The Brick Police EMS was recognized during National Emergency Medical Services Week. (Photo by Judy Smestad-Nunn)

Foodtown Site Delay

  In other news, Mayor John G. Ducey said he was “finally able to sit down and get some information about what is going on, and why it’s taking so long” for construction to begin on the sports dome planned for the former Foodtown site.

  A number of permits are still needed before the developer can break ground, from groups such as Ocean County Soil Conservation and the New Jersey Department of Environmental Protection. A response is needed from a Letter of Interpretation that has been submitted; the Brick Township Municipal Utilities Authority has to take a look at the application; and it needs to go before the Ocean County Hearing Board, Ducey said. When all these are completed it would be submitted to CAFRA (Coastal Area Facilities Review Act), the portion of the DEP that handles development near bodies of water, he added.

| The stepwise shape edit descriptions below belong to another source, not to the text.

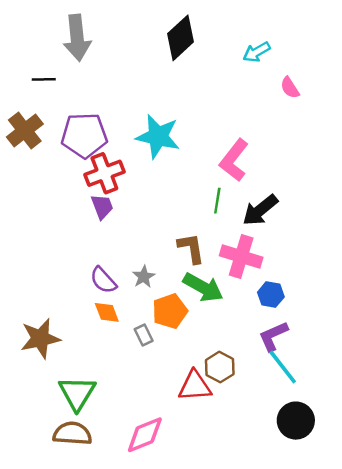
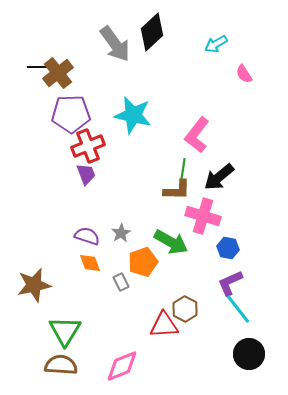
gray arrow: (77, 38) -> (115, 44), moved, turned -30
brown cross: (25, 130) -> (58, 73), moved
brown L-shape: (191, 248) -> (177, 190), moved, turned 100
purple semicircle: (103, 280) -> (87, 236), turned 150

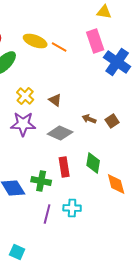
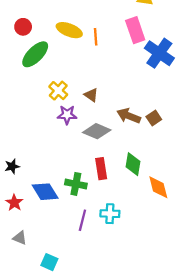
orange line: (59, 47) -> (96, 37), turned 56
brown arrow: (89, 119) -> (129, 116), size x1.5
purple star: (23, 124) -> (67, 115), moved, size x0.7

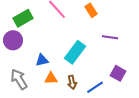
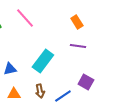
orange rectangle: (91, 10) -> (77, 22), moved
orange triangle: (51, 78) -> (14, 94), moved

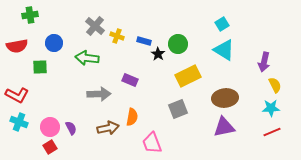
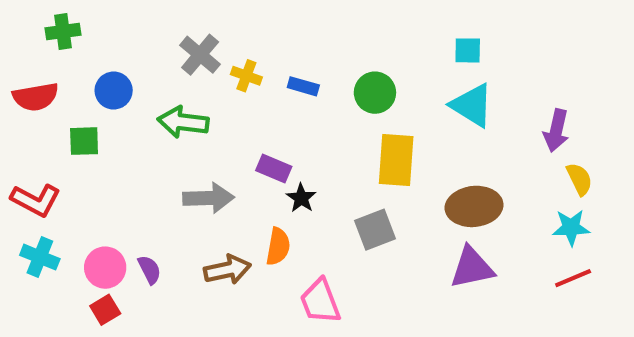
cyan square: (222, 24) -> (468, 50), turned 32
black star: (158, 54) -> (301, 198), moved
yellow rectangle: (188, 76) -> (396, 160), turned -60

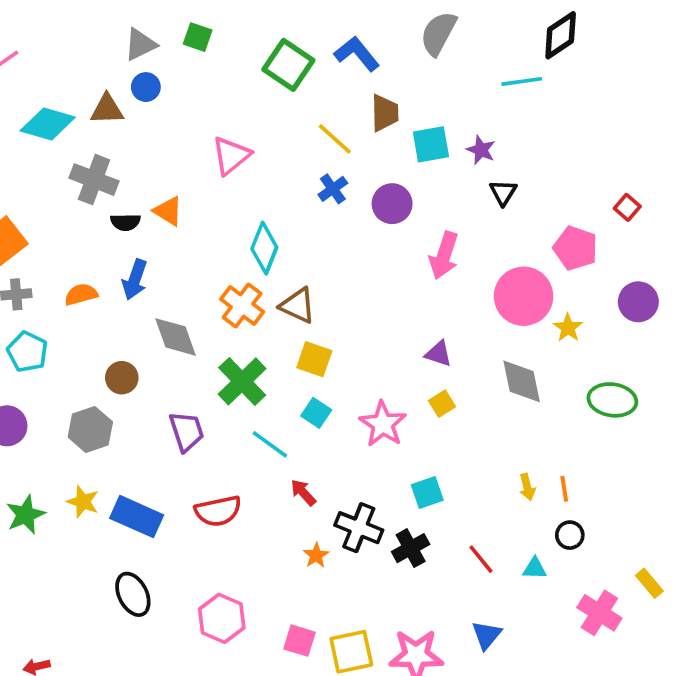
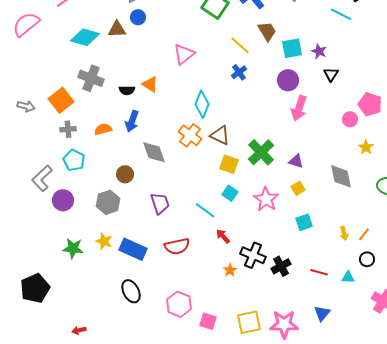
cyan line: (522, 81) -> (341, 14), turned 35
brown trapezoid: (385, 113) -> (267, 31), turned -30
gray cross: (94, 180) -> (91, 78), moved
purple circle: (392, 204) -> (288, 80), moved
pink circle: (524, 296) -> (350, 119), moved, size x0.5
green cross: (242, 381) -> (261, 152), moved
orange line: (564, 489) -> (364, 234), turned 48
cyan square: (427, 492) -> (304, 222), moved
green star: (26, 515) -> (73, 248), turned 30
red line: (481, 559) -> (319, 272), turned -36
pink square: (300, 641) -> (208, 321), moved

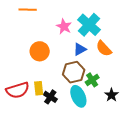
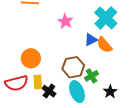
cyan cross: (89, 25) -> (106, 18), moved
blue triangle: (80, 49) -> (91, 40), moved
orange circle: (40, 51) -> (31, 58), moved

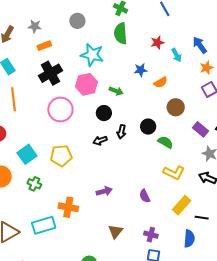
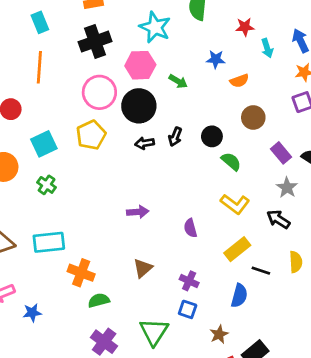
black circle: (104, 113) -> (139, 106), moved, size x1.6
yellow pentagon: (61, 156) -> (91, 135), moved, turned -30
orange cross: (68, 207) -> (81, 273), moved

  “So that’s what we’re waiting for,” Ducey said. “It’s not necessarily government red tape, you have to go through these hoops, but I guess it’s all there for protection.”

  The sports dome developer is working hand-in-hand with the developer of the retail component that will be located in the front portion of the 11-acre site.

  HFZ Brick LLC plans to build a 75,000 square-foot “Super Dome” in the rear of the property, fronted by and attached to a two-story 26,880 square foot building.

  M&M Development plans to construct three retail buildings fronting Route 70, including a 22,978 square foot retail building, two attached retail units of 6,400 square feet, and a separate 4,300 square foot restaurant pad drive-through.

  “The sports dome wants to be open as soon as possible, but the developer up front with the stores is okay with waiting a few years,” Ducey said.

  The next council meeting will be on Tuesday May 28 at 7 p.m.